:: RECORDS SHOWN

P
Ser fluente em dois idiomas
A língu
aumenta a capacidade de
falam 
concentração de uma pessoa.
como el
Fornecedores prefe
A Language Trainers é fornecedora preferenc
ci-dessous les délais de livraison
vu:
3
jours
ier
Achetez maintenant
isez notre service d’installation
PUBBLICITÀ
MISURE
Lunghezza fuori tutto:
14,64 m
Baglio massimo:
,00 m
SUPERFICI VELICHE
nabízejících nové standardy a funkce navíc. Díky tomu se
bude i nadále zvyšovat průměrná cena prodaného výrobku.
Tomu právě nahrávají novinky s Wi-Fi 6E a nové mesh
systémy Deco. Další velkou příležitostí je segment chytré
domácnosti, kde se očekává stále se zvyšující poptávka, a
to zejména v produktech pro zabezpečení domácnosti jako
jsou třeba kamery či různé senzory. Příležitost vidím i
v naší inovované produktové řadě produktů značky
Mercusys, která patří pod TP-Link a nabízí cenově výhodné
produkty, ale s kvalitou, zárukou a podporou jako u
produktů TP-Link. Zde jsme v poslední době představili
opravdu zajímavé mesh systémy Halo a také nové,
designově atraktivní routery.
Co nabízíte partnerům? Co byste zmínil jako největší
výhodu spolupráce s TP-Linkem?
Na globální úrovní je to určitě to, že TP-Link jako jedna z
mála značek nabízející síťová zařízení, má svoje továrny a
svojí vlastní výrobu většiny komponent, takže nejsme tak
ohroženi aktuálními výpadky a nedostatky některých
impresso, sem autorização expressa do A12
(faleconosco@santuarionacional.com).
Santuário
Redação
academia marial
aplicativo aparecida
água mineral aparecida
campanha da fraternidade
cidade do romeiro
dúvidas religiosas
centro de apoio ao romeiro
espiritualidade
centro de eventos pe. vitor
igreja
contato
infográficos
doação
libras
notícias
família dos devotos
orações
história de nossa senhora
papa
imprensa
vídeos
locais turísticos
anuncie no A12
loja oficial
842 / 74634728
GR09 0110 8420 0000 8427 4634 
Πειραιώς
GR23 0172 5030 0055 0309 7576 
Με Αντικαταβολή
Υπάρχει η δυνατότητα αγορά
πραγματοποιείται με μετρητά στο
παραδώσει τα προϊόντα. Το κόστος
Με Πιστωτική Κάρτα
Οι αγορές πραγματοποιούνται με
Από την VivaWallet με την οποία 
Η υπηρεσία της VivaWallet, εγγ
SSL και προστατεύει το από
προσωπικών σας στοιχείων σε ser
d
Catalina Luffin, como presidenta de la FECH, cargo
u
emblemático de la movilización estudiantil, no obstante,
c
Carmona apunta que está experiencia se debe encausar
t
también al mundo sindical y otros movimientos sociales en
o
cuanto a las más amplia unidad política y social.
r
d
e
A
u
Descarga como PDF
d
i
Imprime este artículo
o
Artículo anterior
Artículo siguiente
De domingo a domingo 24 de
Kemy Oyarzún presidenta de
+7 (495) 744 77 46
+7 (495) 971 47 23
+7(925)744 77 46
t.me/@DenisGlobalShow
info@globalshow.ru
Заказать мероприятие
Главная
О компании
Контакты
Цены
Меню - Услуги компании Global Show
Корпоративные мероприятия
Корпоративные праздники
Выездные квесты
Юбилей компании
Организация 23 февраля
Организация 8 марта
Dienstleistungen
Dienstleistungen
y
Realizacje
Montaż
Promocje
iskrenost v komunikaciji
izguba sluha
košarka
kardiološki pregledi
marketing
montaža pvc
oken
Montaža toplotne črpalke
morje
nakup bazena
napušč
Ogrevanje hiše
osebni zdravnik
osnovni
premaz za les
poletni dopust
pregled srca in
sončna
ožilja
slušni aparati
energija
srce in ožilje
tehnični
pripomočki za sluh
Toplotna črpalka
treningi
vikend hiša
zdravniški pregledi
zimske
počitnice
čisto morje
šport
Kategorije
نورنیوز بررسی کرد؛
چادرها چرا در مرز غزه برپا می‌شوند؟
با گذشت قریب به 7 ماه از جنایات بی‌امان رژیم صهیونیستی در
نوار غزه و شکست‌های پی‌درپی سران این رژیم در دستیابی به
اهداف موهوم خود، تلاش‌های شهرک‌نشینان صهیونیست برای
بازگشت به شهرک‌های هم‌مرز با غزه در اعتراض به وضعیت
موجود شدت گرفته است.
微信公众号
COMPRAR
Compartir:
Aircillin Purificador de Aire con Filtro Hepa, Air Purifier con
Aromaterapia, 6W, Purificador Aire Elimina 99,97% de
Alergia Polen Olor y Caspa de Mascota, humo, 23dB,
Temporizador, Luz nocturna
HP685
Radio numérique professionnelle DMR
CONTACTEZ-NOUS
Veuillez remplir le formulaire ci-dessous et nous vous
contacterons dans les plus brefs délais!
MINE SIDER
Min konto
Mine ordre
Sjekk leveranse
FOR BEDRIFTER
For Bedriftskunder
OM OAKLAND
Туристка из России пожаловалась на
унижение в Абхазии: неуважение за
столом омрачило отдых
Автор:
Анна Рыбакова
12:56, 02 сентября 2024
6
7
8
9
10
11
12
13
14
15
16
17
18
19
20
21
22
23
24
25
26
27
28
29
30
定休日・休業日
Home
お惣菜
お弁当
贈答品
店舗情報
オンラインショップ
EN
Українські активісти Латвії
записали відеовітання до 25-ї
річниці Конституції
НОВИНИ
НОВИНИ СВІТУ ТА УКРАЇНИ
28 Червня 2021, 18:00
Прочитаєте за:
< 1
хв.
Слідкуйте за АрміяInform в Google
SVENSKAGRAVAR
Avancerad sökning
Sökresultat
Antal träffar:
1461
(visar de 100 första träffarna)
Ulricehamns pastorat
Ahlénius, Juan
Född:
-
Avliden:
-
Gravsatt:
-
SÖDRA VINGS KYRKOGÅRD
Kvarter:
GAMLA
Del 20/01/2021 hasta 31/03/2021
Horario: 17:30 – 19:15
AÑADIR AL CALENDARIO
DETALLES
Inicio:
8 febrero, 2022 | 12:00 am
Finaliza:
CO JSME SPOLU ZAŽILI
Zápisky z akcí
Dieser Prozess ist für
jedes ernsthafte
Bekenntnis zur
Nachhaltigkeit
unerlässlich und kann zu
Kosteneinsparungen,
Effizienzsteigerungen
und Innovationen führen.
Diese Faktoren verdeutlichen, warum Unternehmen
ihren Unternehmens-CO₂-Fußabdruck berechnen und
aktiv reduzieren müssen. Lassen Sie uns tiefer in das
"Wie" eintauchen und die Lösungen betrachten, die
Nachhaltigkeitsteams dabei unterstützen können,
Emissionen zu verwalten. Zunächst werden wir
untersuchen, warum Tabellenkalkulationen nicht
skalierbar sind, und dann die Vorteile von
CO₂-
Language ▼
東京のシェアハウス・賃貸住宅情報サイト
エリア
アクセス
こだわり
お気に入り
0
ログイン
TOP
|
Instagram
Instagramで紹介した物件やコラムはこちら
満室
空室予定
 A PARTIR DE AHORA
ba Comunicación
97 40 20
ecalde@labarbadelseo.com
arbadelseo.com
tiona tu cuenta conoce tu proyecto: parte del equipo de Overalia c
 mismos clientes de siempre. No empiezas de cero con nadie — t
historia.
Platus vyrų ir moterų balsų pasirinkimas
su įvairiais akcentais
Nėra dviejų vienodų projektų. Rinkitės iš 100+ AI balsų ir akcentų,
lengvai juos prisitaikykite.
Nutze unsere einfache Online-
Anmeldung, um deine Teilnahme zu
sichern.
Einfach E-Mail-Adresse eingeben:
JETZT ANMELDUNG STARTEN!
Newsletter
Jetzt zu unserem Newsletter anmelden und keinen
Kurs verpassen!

::::

**YOUR INSTRUCTIONS**: Of all the entries above, repeat only the lines from the line that has "Toplotna črpalka" to the line that has "(visar de 100 första träffarna)", both lines included, exactly.

**RESULT OF THE TASK**:
Toplotna črpalka
treningi
vikend hiša
zdravniški pregledi
zimske
počitnice
čisto morje
šport
Kategorije
نورنیوز بررسی کرد؛
چادرها چرا در مرز غزه برپا می‌شوند؟
با گذشت قریب به 7 ماه از جنایات بی‌امان رژیم صهیونیستی در
نوار غزه و شکست‌های پی‌درپی سران این رژیم در دستیابی به
اهداف موهوم خود، تلاش‌های شهرک‌نشینان صهیونیست برای
بازگشت به شهرک‌های هم‌مرز با غزه در اعتراض به وضعیت
موجود شدت گرفته است.
微信公众号
COMPRAR
Compartir:
Aircillin Purificador de Aire con Filtro Hepa, Air Purifier con
Aromaterapia, 6W, Purificador Aire Elimina 99,97% de
Alergia Polen Olor y Caspa de Mascota, humo, 23dB,
Temporizador, Luz nocturna
HP685
Radio numérique professionnelle DMR
CONTACTEZ-NOUS
Veuillez remplir le formulaire ci-dessous et nous vous
contacterons dans les plus brefs délais!
MINE SIDER
Min konto
Mine ordre
Sjekk leveranse
FOR BEDRIFTER
For Bedriftskunder
OM OAKLAND
Туристка из России пожаловалась на
унижение в Абхазии: неуважение за
столом омрачило отдых
Автор:
Анна Рыбакова
12:56, 02 сентября 2024
6
7
8
9
10
11
12
13
14
15
16
17
18
19
20
21
22
23
24
25
26
27
28
29
30
定休日・休業日
Home
お惣菜
お弁当
贈答品
店舗情報
オンラインショップ
EN
Українські активісти Латвії
записали відеовітання до 25-ї
річниці Конституції
НОВИНИ
НОВИНИ СВІТУ ТА УКРАЇНИ
28 Червня 2021, 18:00
Прочитаєте за:
< 1
хв.
Слідкуйте за АрміяInform в Google
SVENSKAGRAVAR
Avancerad sökning
Sökresultat
Antal träffar:
1461
(visar de 100 första träffarna)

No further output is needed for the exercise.